■ Problem details:
Please return the listing below exactly, without any of its pictures.

━━━━━ Data for review ━━━━━

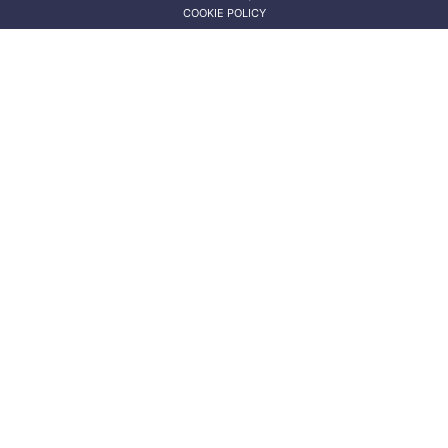
COOKIE POLICY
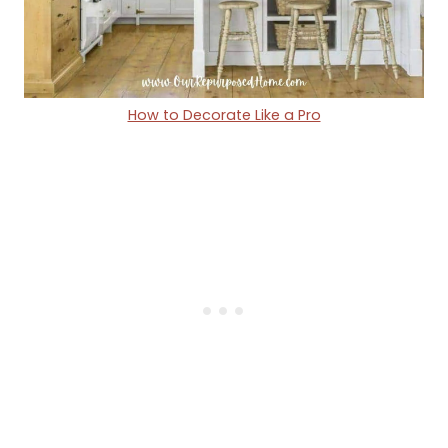
How to Decorate Like a Pro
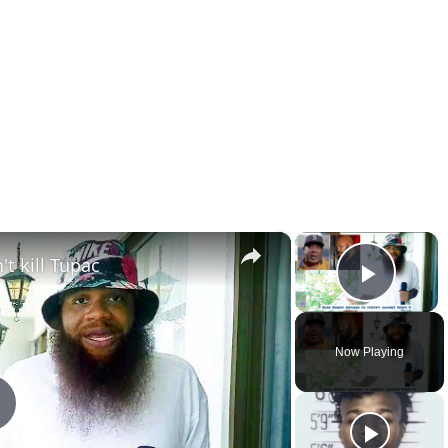
×
×
t kill Tupac
Play 
Now Playing
Play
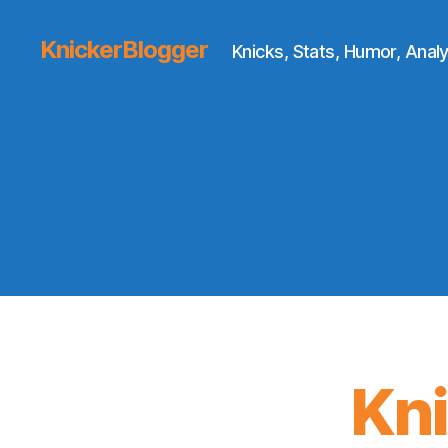
KnickerBlogger
Knicks, Stats, Humor, Analy
Kn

━━━━━

■ Task result:
COOKIE POLICY
How to Decorate Like a Pro
×
×
t kill Tupac
Play 
Now Playing
Play
KnickerBlogger
Knicks, Stats, Humor, Analy
Kn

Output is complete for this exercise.